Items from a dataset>
┄┄┄┄┄┄

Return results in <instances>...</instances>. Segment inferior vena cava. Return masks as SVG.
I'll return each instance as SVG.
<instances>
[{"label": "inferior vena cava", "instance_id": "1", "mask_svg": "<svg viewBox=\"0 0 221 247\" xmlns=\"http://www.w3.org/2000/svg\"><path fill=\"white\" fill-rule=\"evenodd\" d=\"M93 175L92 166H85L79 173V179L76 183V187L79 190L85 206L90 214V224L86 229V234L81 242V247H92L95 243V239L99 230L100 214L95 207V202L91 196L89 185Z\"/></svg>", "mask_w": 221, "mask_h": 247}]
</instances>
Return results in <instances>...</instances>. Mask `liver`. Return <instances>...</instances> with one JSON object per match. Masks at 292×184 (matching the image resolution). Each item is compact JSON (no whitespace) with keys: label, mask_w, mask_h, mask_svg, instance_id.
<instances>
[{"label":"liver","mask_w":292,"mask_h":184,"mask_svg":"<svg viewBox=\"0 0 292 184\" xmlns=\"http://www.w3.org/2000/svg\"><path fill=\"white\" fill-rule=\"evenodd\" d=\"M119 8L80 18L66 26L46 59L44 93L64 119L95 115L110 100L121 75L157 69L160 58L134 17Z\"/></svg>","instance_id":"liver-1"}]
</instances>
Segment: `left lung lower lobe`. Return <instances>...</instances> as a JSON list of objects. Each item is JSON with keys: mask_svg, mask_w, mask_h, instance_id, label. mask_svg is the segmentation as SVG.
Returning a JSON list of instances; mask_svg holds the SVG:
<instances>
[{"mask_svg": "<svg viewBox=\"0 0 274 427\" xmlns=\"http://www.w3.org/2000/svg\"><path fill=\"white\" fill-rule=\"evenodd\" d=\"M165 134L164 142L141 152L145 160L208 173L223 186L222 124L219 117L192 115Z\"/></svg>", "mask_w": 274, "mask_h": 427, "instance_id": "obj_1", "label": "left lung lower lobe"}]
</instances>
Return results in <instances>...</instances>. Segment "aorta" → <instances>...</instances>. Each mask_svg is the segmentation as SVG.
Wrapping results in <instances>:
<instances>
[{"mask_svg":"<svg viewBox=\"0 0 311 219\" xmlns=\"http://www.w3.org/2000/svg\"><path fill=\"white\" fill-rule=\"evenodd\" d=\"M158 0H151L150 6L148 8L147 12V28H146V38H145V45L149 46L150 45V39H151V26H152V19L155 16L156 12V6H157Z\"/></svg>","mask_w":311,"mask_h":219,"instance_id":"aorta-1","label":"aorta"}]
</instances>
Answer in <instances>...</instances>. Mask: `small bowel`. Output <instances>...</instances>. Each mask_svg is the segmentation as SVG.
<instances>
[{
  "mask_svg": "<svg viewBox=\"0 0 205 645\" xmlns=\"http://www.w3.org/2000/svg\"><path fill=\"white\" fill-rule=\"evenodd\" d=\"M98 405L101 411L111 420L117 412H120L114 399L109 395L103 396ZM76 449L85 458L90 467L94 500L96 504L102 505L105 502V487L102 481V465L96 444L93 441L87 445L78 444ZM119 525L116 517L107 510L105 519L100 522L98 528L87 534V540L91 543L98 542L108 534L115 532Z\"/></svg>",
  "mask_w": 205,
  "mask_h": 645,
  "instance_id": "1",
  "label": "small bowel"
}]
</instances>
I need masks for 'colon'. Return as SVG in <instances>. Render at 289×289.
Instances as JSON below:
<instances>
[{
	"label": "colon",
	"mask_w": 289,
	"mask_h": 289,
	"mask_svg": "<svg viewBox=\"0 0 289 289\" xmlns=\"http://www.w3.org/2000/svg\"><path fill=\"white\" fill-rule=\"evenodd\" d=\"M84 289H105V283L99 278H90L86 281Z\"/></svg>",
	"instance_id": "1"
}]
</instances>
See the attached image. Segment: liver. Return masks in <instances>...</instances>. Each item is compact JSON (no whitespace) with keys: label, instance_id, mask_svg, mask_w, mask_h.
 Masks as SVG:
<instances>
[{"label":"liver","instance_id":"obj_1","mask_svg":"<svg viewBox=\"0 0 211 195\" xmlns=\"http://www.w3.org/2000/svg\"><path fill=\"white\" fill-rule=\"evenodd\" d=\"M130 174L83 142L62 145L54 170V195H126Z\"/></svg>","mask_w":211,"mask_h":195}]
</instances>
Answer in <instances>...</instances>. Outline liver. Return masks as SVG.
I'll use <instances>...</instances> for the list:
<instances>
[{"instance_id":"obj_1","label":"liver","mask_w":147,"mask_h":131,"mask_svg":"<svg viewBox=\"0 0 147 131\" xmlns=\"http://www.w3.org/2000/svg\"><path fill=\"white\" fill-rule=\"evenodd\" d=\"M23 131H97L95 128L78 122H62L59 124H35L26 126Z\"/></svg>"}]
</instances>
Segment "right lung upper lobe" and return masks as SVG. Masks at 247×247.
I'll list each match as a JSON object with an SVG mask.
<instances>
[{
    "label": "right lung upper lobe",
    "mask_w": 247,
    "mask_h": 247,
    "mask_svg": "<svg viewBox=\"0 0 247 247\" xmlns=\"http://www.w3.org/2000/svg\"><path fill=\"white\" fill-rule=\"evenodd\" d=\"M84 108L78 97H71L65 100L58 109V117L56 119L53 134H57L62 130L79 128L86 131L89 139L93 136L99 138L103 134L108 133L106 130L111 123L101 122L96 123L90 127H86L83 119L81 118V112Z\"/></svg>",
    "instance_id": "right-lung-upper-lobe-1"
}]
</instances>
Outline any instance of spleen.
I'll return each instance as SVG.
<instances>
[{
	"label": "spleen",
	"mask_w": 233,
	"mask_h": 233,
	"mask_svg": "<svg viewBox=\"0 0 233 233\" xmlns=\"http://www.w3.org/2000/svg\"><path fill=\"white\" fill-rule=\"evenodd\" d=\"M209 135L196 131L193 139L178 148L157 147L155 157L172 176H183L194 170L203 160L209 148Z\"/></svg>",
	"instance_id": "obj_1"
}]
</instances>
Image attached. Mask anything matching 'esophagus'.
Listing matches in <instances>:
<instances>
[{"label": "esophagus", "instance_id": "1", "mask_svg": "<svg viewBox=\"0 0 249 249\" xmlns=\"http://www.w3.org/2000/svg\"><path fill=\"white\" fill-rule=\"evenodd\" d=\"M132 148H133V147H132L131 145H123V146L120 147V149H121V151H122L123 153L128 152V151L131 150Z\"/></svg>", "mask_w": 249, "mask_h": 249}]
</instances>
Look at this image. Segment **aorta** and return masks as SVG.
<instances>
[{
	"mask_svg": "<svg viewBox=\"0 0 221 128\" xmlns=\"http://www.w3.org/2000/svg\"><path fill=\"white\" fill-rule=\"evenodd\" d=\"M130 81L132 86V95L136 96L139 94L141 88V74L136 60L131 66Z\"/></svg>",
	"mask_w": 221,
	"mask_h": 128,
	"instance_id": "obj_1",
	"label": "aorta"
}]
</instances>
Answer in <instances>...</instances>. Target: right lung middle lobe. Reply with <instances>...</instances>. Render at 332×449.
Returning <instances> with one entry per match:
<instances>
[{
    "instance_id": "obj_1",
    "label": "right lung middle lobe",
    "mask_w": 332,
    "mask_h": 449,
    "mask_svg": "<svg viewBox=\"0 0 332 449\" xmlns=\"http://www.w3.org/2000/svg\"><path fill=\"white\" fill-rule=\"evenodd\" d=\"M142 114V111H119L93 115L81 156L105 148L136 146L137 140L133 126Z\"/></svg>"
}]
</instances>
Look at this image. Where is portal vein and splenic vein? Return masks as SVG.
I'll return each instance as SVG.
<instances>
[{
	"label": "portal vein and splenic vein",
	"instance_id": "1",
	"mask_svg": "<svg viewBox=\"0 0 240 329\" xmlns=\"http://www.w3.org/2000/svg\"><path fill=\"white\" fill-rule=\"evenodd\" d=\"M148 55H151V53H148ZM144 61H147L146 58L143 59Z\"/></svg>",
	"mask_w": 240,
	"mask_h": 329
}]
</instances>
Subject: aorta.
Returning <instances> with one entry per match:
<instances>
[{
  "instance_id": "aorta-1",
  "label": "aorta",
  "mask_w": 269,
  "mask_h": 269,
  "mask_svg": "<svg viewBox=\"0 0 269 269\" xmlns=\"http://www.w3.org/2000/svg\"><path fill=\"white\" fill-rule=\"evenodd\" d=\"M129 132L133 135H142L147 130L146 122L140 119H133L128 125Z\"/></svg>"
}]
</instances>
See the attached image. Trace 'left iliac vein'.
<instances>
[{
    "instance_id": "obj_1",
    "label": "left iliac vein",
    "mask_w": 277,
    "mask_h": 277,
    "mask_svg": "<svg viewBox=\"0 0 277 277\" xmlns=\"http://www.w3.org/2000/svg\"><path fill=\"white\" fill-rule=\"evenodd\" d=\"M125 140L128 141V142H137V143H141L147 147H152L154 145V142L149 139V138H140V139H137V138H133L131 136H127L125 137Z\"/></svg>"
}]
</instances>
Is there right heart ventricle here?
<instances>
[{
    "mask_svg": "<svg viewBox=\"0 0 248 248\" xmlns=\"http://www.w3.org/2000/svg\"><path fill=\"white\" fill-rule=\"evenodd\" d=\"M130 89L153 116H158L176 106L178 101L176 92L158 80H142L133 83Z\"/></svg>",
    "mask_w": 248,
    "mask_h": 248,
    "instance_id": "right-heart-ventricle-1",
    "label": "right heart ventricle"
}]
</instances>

┄┄┄┄┄┄

WHAT THIS TASK INVOLVES> The lines to return run from the one containing "Subject: aorta." through the last line of the records above. Give them exactly and include nothing more.

WORKED SOLUTION>
Subject: aorta.
Returning <instances> with one entry per match:
<instances>
[{
  "instance_id": "aorta-1",
  "label": "aorta",
  "mask_w": 269,
  "mask_h": 269,
  "mask_svg": "<svg viewBox=\"0 0 269 269\" xmlns=\"http://www.w3.org/2000/svg\"><path fill=\"white\" fill-rule=\"evenodd\" d=\"M129 132L133 135H142L147 130L146 122L140 119H133L128 125Z\"/></svg>"
}]
</instances>
See the attached image. Trace 'left iliac vein'.
<instances>
[{
    "instance_id": "obj_1",
    "label": "left iliac vein",
    "mask_w": 277,
    "mask_h": 277,
    "mask_svg": "<svg viewBox=\"0 0 277 277\" xmlns=\"http://www.w3.org/2000/svg\"><path fill=\"white\" fill-rule=\"evenodd\" d=\"M125 140L128 141V142H137V143H141L147 147H152L154 145V142L149 139V138H140V139H137V138H133L131 136H127L125 137Z\"/></svg>"
}]
</instances>
Is there right heart ventricle here?
<instances>
[{
    "mask_svg": "<svg viewBox=\"0 0 248 248\" xmlns=\"http://www.w3.org/2000/svg\"><path fill=\"white\" fill-rule=\"evenodd\" d=\"M130 89L153 116H158L176 106L178 101L176 92L158 80H142L133 83Z\"/></svg>",
    "mask_w": 248,
    "mask_h": 248,
    "instance_id": "right-heart-ventricle-1",
    "label": "right heart ventricle"
}]
</instances>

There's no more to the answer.